Data supplied START

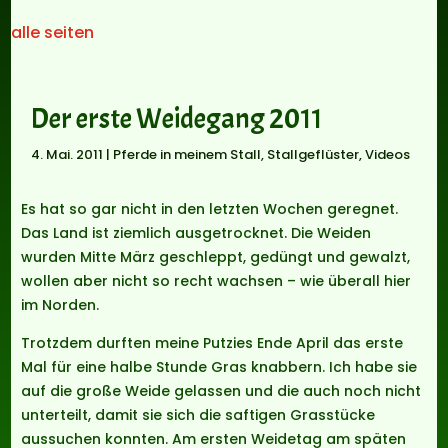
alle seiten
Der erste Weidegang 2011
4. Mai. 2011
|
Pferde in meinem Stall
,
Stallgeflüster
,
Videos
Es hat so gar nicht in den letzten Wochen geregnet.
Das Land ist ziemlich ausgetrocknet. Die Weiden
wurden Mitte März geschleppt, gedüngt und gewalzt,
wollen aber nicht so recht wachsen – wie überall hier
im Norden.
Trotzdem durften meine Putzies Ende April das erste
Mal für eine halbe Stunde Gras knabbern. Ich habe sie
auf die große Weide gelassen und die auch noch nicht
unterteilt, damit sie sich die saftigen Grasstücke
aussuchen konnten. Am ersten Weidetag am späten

Data supplied END
Data supplied START

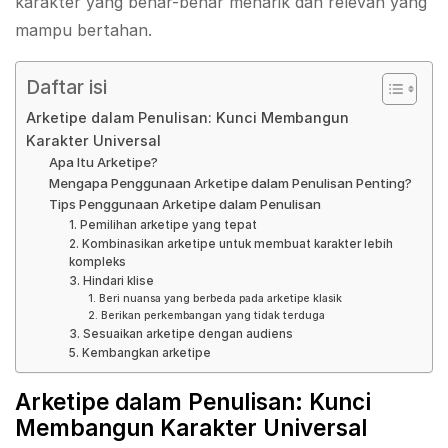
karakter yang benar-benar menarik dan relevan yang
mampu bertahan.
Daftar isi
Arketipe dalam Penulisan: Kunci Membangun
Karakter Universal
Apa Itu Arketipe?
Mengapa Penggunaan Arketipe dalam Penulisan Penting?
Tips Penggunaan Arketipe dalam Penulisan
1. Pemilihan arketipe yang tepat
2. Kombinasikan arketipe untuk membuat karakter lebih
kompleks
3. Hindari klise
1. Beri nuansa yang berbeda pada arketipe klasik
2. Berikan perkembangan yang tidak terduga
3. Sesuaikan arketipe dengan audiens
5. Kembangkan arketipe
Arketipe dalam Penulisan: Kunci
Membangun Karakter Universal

Data supplied END

Work request |
Return every line of the listing that has the word "Universal" in it.

Exercise response |
Karakter Universal
Membangun Karakter Universal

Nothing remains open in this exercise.